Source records
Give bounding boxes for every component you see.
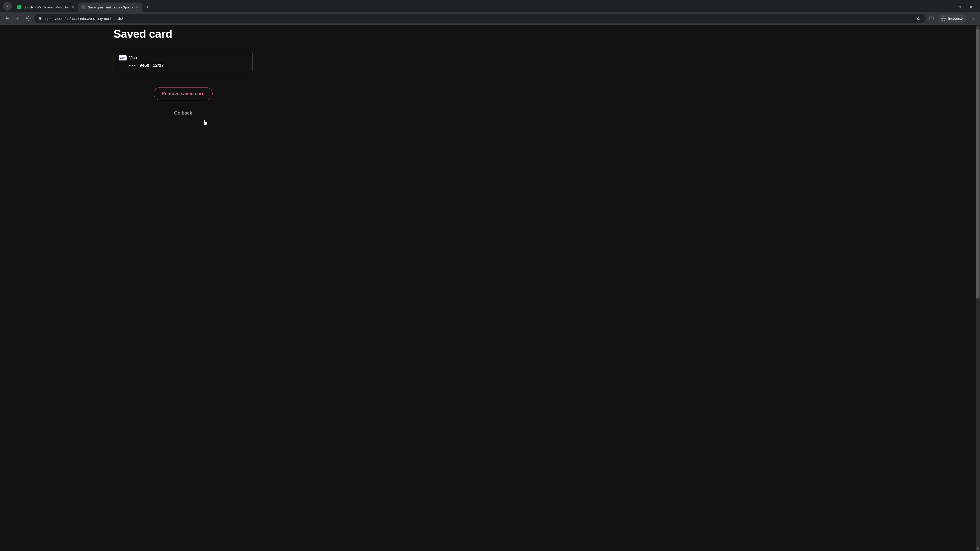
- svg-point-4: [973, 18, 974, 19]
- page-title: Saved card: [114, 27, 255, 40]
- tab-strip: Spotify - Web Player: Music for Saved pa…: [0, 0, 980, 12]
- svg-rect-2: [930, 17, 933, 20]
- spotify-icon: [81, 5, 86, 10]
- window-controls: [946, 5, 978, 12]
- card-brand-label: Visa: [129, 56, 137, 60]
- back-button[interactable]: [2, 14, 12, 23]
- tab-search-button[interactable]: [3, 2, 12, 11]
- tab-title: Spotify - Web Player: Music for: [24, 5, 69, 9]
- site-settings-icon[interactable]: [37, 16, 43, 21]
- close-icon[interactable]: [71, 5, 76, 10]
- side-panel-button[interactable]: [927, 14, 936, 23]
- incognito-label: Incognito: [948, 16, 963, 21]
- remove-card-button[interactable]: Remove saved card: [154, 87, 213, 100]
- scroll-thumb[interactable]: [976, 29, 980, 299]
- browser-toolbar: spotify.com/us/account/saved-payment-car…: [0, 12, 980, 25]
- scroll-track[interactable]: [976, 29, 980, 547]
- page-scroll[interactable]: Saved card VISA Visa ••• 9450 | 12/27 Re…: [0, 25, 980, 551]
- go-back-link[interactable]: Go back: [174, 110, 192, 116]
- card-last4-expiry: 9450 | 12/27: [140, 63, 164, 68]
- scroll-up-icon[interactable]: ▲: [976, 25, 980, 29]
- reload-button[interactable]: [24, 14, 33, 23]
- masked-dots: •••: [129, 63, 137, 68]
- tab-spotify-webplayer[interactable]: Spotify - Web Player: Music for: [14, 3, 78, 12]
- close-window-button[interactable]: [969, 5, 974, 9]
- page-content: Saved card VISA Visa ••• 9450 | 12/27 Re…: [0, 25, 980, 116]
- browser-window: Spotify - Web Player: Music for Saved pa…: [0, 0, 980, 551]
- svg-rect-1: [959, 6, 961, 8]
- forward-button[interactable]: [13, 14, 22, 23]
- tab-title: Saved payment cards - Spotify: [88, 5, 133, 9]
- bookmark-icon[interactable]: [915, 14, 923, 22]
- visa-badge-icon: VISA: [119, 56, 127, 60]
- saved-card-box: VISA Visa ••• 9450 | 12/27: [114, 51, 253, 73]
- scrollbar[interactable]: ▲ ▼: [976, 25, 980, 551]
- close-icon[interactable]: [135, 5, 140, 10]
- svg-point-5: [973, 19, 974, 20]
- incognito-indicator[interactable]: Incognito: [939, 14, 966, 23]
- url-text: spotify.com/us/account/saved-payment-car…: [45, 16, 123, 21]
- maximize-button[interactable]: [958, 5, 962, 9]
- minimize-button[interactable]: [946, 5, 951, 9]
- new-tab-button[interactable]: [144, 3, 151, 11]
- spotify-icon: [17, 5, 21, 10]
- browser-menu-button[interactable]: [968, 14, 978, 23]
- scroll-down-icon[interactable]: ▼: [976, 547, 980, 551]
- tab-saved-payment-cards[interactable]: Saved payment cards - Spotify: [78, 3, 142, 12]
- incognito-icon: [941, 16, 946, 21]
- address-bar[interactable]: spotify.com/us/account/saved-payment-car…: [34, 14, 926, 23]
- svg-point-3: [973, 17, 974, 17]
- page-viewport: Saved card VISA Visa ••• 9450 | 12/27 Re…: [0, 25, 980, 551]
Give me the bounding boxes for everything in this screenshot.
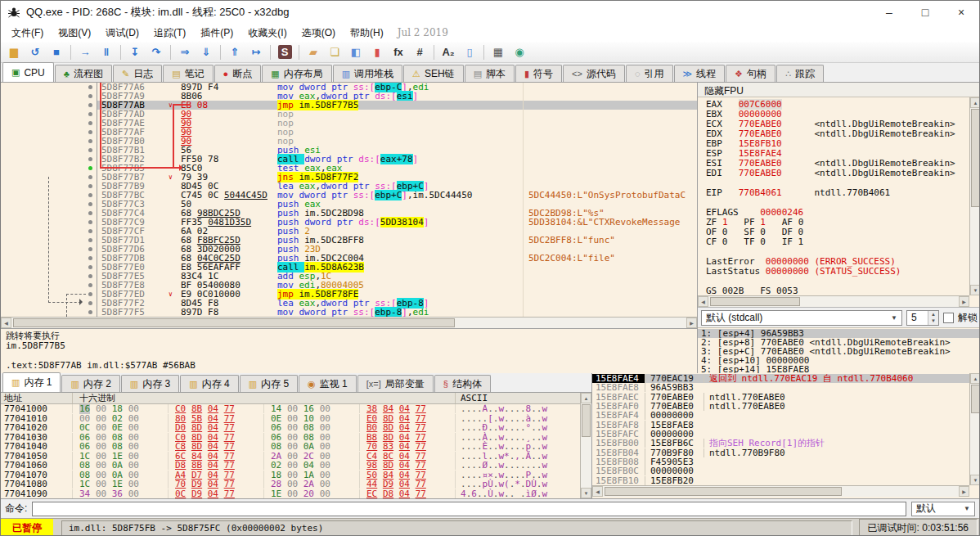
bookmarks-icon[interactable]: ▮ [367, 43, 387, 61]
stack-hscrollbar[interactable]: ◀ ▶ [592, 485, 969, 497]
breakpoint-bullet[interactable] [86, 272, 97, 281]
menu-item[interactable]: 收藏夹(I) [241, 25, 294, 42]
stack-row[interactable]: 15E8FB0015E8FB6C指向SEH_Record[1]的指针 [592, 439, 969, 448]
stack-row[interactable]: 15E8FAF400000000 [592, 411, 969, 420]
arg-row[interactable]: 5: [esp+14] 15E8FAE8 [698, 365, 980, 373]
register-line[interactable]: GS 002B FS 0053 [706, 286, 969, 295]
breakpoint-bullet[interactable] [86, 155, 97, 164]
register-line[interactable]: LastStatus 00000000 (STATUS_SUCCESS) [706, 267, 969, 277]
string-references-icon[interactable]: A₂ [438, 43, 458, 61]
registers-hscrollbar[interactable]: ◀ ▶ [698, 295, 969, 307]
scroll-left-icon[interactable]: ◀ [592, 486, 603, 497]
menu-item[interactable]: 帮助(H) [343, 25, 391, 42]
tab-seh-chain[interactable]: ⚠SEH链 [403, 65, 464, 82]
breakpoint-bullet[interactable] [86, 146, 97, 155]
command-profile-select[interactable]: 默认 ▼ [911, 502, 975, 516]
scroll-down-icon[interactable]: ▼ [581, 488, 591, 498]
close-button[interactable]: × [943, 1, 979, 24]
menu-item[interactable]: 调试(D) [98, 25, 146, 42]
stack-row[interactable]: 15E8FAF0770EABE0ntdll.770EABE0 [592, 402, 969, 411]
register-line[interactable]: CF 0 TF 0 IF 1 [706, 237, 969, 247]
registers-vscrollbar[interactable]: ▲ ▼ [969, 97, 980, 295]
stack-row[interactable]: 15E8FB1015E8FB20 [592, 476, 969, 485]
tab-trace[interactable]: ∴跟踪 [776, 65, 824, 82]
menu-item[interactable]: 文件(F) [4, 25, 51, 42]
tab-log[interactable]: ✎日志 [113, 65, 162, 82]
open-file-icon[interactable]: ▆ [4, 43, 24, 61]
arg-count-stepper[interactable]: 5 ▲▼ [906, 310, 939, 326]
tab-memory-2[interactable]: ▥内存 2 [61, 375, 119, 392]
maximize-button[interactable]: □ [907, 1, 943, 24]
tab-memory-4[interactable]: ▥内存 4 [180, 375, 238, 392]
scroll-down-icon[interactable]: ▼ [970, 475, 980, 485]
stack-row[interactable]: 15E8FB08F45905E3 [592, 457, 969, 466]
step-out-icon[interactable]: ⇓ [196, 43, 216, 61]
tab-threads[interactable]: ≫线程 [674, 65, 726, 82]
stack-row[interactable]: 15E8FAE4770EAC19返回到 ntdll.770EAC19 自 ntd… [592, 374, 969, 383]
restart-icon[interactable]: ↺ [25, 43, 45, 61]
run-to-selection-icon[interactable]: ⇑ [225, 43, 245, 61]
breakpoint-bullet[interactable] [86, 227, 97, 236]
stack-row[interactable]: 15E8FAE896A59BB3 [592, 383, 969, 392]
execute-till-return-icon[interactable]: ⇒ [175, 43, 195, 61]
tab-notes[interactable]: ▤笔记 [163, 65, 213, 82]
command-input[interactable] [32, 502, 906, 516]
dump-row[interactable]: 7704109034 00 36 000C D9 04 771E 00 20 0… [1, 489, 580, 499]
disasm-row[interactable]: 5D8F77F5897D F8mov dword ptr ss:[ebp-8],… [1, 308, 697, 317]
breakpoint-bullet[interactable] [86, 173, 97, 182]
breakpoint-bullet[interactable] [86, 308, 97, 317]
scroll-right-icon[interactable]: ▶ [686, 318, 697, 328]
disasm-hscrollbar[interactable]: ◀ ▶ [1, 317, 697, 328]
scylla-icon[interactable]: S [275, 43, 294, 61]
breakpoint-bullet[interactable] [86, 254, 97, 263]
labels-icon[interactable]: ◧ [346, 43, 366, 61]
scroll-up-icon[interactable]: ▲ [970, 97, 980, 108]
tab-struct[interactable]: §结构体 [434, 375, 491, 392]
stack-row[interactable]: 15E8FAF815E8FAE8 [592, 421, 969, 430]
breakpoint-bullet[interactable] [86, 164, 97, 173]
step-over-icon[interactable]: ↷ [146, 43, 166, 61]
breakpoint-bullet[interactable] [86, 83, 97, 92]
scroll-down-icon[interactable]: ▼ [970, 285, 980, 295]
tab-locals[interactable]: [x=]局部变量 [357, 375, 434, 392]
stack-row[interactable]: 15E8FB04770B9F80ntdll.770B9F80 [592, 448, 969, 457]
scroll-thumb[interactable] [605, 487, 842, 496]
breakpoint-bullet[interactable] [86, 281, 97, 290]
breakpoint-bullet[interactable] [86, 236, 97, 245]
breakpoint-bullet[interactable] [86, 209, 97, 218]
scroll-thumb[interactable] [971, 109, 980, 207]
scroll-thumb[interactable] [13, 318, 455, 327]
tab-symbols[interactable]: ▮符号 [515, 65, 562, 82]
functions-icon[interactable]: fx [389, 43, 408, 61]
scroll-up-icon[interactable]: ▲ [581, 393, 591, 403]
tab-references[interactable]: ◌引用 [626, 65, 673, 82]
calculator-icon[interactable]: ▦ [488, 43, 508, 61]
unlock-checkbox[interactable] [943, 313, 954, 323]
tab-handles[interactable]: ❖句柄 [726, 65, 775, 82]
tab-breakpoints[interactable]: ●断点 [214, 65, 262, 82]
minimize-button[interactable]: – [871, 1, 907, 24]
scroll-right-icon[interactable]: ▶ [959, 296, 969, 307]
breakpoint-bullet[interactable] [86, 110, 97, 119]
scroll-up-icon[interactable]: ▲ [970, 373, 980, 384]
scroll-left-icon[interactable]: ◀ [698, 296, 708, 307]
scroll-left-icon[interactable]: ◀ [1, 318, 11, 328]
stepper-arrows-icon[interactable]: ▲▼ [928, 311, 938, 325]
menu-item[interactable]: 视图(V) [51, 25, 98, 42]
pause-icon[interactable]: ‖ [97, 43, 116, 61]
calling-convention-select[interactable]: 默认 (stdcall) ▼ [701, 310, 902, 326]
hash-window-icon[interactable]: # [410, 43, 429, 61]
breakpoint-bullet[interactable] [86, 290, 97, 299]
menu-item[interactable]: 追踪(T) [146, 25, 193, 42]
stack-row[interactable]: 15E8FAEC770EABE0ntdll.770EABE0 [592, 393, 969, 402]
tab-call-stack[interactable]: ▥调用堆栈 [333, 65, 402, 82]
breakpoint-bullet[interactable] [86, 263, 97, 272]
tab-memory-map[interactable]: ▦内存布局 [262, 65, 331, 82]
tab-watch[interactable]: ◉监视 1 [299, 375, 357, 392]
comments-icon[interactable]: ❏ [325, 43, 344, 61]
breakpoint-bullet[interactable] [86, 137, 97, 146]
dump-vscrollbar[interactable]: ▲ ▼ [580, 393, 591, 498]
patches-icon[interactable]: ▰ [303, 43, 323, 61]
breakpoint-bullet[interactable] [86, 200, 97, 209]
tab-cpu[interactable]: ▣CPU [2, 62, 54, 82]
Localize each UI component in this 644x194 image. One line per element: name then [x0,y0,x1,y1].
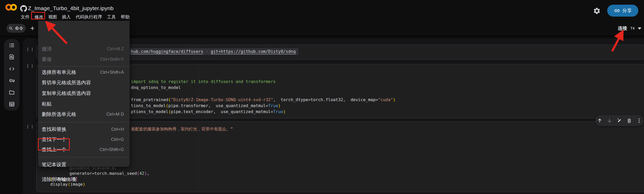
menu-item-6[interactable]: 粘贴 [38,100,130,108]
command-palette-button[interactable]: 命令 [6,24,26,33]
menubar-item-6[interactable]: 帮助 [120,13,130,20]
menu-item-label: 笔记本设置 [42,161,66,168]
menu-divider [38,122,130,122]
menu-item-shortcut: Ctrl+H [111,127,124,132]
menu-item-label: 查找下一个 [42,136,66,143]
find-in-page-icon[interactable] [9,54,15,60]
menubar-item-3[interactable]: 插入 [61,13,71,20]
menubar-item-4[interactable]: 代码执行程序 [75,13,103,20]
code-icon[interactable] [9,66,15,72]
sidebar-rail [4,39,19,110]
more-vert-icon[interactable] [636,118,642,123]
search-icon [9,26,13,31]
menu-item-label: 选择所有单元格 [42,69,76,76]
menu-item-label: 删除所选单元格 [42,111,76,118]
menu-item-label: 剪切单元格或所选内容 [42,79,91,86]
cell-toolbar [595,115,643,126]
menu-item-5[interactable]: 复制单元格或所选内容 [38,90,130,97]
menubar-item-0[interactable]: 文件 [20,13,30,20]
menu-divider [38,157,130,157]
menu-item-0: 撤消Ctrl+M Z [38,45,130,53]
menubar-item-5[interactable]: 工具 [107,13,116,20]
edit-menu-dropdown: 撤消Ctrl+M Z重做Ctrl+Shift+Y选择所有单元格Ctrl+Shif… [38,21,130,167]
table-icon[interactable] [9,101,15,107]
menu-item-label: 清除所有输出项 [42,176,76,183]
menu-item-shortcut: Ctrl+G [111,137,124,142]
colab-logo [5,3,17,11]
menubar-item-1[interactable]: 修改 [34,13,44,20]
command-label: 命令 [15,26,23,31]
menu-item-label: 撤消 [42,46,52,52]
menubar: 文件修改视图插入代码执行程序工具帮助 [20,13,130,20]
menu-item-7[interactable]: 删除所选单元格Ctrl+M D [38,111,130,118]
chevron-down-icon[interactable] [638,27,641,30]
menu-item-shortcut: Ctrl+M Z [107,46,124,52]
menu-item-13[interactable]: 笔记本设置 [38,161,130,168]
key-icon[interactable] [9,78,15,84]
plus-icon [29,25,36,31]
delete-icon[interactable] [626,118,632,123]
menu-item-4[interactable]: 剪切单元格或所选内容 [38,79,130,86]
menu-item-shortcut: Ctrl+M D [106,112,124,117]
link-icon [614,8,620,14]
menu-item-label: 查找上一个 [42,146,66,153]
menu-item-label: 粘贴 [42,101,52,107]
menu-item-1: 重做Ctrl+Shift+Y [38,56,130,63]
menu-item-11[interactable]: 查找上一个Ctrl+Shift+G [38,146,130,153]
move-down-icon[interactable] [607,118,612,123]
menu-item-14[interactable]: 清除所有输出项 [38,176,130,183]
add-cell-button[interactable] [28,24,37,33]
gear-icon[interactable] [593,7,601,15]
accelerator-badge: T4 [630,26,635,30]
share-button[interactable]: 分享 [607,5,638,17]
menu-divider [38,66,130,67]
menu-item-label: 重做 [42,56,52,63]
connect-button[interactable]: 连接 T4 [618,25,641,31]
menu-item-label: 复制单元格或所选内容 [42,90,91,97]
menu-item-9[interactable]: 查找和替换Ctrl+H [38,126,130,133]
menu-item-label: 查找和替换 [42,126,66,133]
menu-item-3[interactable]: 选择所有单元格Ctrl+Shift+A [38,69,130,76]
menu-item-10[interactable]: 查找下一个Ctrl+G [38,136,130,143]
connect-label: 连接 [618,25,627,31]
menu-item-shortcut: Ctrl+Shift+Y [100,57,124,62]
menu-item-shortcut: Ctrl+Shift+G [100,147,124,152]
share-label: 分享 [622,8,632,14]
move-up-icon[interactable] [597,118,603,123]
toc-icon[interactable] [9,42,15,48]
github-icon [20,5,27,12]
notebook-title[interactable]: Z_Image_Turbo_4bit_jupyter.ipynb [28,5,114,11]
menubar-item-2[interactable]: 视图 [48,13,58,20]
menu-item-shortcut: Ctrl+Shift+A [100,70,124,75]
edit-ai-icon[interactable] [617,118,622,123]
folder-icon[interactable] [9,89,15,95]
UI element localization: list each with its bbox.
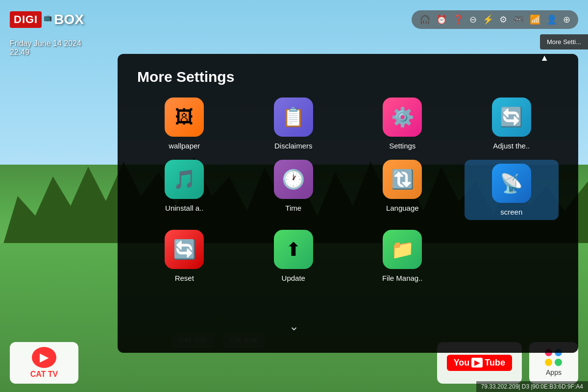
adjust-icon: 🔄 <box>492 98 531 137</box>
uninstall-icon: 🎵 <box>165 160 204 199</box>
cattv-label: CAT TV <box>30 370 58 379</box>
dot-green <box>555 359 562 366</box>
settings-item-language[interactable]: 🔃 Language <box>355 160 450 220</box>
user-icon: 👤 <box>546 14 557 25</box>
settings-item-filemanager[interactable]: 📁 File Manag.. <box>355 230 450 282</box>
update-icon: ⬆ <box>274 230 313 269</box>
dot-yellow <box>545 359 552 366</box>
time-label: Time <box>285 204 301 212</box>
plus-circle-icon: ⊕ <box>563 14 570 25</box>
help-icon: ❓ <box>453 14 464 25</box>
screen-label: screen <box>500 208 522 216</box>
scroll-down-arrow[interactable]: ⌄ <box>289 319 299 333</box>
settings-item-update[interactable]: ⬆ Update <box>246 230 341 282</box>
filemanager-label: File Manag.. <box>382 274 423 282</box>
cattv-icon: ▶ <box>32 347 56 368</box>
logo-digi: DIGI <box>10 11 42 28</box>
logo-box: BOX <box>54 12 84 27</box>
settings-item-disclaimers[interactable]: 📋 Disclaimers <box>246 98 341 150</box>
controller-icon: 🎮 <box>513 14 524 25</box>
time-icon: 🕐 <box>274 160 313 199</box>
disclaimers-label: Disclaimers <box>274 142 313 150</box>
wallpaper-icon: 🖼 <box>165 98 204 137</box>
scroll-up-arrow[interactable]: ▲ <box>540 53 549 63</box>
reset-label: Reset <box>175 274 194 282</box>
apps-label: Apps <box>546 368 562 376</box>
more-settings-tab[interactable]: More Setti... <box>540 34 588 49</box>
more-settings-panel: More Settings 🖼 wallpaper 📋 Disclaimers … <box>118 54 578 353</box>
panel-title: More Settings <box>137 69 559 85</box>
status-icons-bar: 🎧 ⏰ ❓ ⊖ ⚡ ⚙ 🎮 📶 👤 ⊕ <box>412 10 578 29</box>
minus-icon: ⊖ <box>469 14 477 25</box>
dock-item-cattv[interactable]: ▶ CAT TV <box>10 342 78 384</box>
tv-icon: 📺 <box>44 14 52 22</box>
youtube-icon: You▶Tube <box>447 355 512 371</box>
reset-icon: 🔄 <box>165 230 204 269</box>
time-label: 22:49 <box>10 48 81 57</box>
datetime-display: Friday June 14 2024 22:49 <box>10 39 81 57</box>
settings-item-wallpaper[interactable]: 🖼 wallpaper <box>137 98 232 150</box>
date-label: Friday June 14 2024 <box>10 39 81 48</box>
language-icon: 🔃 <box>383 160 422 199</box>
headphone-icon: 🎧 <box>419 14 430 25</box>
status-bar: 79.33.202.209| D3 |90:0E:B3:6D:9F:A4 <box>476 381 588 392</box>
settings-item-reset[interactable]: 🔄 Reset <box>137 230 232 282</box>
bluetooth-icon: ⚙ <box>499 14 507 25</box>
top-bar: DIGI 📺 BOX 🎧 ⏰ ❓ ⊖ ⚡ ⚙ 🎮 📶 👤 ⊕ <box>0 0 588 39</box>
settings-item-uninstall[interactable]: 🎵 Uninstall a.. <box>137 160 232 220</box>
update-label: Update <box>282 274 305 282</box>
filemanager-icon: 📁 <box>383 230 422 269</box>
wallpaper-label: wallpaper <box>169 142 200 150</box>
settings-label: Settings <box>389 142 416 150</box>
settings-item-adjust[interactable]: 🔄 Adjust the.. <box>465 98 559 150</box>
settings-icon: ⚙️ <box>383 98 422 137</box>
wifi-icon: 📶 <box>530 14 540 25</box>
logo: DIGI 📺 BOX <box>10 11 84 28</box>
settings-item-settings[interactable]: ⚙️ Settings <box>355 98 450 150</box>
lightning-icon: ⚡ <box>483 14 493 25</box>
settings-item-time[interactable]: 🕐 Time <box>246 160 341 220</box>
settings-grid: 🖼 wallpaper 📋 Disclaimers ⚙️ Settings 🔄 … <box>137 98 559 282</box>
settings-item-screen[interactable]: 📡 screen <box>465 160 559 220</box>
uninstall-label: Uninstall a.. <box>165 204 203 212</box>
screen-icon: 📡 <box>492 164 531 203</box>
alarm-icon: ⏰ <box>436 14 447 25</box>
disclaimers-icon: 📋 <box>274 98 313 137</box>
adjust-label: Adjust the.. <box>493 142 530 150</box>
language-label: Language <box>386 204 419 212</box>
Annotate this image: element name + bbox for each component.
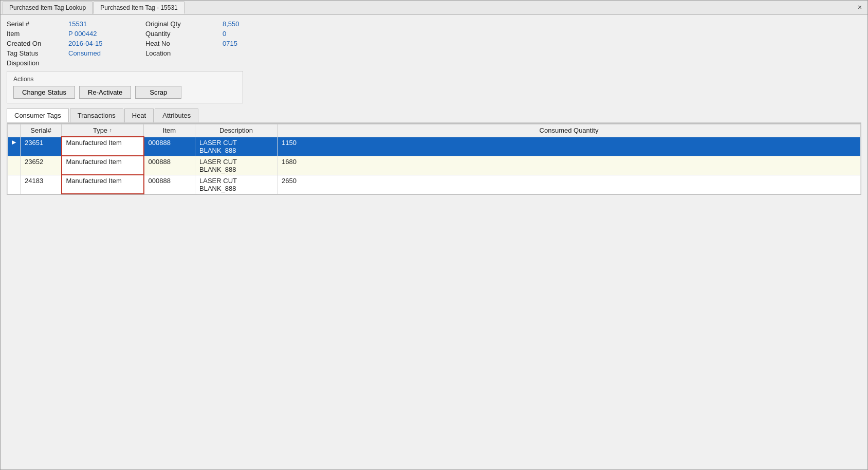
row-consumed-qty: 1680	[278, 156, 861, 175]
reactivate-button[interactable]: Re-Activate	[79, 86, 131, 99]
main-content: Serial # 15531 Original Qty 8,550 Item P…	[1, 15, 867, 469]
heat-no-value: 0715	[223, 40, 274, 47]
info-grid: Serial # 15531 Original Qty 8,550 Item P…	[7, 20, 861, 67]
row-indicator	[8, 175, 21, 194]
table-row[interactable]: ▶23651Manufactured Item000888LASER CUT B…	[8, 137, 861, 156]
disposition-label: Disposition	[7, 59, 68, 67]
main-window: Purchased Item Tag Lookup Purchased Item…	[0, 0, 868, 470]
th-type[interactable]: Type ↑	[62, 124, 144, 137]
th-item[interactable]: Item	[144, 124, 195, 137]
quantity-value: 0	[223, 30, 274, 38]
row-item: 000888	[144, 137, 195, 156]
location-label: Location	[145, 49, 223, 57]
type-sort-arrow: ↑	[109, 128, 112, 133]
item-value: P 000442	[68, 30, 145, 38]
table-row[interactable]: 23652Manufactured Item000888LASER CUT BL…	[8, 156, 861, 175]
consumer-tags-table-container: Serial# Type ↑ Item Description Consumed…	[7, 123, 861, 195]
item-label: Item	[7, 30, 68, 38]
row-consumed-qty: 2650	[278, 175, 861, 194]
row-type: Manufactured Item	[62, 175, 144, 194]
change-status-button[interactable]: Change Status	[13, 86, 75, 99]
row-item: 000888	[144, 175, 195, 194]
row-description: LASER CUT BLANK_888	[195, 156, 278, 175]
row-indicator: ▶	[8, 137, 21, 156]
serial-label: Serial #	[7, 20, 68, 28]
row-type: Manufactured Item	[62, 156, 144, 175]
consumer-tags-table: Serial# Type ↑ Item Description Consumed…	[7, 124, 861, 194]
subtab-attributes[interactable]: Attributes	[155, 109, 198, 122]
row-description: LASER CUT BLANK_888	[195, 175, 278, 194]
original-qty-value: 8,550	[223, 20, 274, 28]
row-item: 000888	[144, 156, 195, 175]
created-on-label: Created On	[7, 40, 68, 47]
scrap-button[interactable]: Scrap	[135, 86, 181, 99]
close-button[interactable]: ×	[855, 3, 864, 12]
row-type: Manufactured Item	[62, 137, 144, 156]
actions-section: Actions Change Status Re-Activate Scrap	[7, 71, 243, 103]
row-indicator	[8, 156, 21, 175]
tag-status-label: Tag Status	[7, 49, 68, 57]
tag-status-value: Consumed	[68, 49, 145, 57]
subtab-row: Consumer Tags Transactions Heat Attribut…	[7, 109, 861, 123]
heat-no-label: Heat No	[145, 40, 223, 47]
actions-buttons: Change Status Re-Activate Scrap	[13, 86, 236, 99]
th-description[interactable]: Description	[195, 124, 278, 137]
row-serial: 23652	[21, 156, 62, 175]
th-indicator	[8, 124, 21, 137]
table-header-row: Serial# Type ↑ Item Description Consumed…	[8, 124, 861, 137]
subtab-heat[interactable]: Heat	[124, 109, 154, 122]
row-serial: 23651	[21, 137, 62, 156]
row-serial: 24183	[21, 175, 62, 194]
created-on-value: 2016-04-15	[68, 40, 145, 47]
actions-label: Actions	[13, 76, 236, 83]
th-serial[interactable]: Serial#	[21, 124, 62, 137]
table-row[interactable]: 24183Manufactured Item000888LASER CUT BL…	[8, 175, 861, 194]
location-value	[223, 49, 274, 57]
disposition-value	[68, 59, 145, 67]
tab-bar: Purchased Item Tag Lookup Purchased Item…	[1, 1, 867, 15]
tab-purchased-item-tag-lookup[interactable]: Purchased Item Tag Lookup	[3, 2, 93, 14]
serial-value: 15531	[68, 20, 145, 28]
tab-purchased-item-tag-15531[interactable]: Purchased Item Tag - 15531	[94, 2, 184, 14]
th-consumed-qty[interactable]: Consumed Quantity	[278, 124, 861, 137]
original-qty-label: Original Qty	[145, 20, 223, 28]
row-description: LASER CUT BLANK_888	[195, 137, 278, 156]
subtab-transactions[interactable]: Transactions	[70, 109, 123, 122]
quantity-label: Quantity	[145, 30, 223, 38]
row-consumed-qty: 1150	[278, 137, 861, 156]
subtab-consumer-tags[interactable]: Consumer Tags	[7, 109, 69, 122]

# THE TASK:
Reproduce every line in the data that has the word "language" in it.

# EXERCISE ANSWER:
settings-item-language[interactable]: 🔃 Language <box>355 160 450 220</box>
language-icon: 🔃 <box>383 160 422 199</box>
language-label: Language <box>386 204 419 212</box>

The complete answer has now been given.